Solved – Logistic regression with sparse predictor variables

logisticpredictorregressionsparse

I am currently modeling some data using a binary logistic regression. The dependent variable has a good number of positive cases and negative cases – it is not sparse. I also have a large training set (> 100,000) and the number of main effects I'm interested in is about 15 so I'm not worried about a p>n issue.

What I'm concerned about is that many of my predictor variables, if continuous, are zero most of the time, and if nominal, are null most of the time. When these sparse predictor variables take a value > 0 (or not null), I know because of familiarity with the data that they should be of importance in predicting my positive cases. I have been trying to look for information on how the sparseness of these predictors could be affecting my model.

In particular, I would not want the effect of a sparse but important variable to be not included in my model if there is another predictor variable that is not sparse and is correlated but actually doesn't do as good a job of predicting the positive cases.

To illustrate an example, if I were trying to model whether or not someone ended up being accepted at a particular ivy league university and my three predictors were SAT score, GPA, and "donation > 1 Million dollars" as a binary, I have reason to believe that "donation > 1 Million dollars", when true, is going to be very predictive of acceptance – more so than a high GPA or SAT – but it is also very sparse.
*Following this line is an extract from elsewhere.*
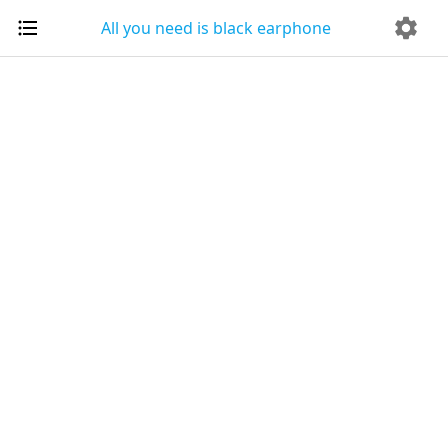
All you need is black earphone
How, if at all, is this going to affect my logistic model and do I need to make adjustments for this? Also, would another type of model (say decision tree, random forest, etc) handle this better?

Best Answer

1) Sparcity of data can be hadnled by L1 regularization.

2) You can also try sub sampling and over sampling of data.(don't forget to calibrate the result based on sampling ration used earlier)

3) Your model will also take care of significance of different variables.